The next step was to remove the plate's base from inside the microwave so that the plate cannot spin.
This is the important part as the turning motion of the plate helps spread the microwaves around whatever it is you're cooking to allow for even heating. However, for this experiment we do not want an even distribution of heat, we need to identify where the hot spots of the microwaves are, so no rotation.
We also used some handy bottle caps to raise the plate above to central hole and to keep it level.
After the all important set up, it was time for action. Our non-rotating plate of chocolate chips was placed in the microwave and heated at FULL POWER for about 20 seconds.
And voila! It worked.
As you can see from the pictures above, there were six separate partially melted areas (i.e. the shiny bits). These areas, arranged in neat parallel rows, are the so called hot spots, receiving more heat than other areas. The reason for this is due to the fact that microwaves behave like.......waves, meaning that they form peaks (crests) and troughs, which are the regions where the intensity is at its greatest.
Microwaves are just one form of electromagnetic radiation, similar to light. However, microwaves are long enough for us to be able to measure them using a ruler.
Measuring the distance between two of the melted areas gives you the distance between one peak and one trough, which corresponds to half a wavelength.
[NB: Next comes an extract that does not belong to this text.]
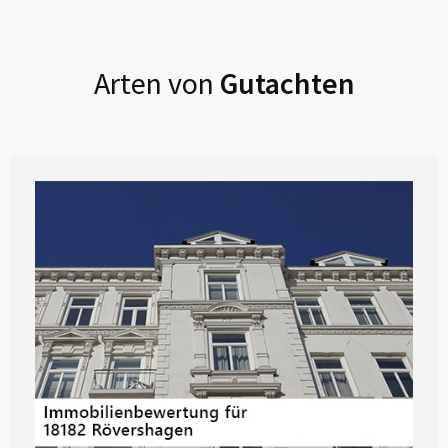
Arten von
Gutachten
In our experiment, this distance was about 0.065 metres (or 65mm). Multiplying this number by 2, we got a wavelength of 0.13 metres.
Wavelength x frequency = speed (velocity)
The frequency is usually printed on the back of the microwave. Our microwave's frequency was 2450 MHz (2450,000,000 Hertz).
Therefore 0.13 x 2450000000 = 318,500,000 metres per second.
We measured the distance between another pair of melted areas and got a second wavelength measurement of 0.12 metres. This gives a speed of 294,000,000 metres per second.
Taking the average between these two speeds, we measured the speed of light to be 306,250,000 metres per second.
The actual speed of light is approximately 300,000,000 metres per second.
Therefore, we declared this experiment a success! Our crude attempt at measuring the speed light turned out to be realtively close to the actual value, we were only out by about 6,000,000 metres per second (hmm, maybe it sounds better if I say by 2%).
There are many examples of this experiment on YouTube as well as other places. It can also be tried using, large bars of chocolates, cheese or marshmellows, although heating times may vary :)
Simple science in a kitchen, and the best part is that you can eat your experiment after you're done.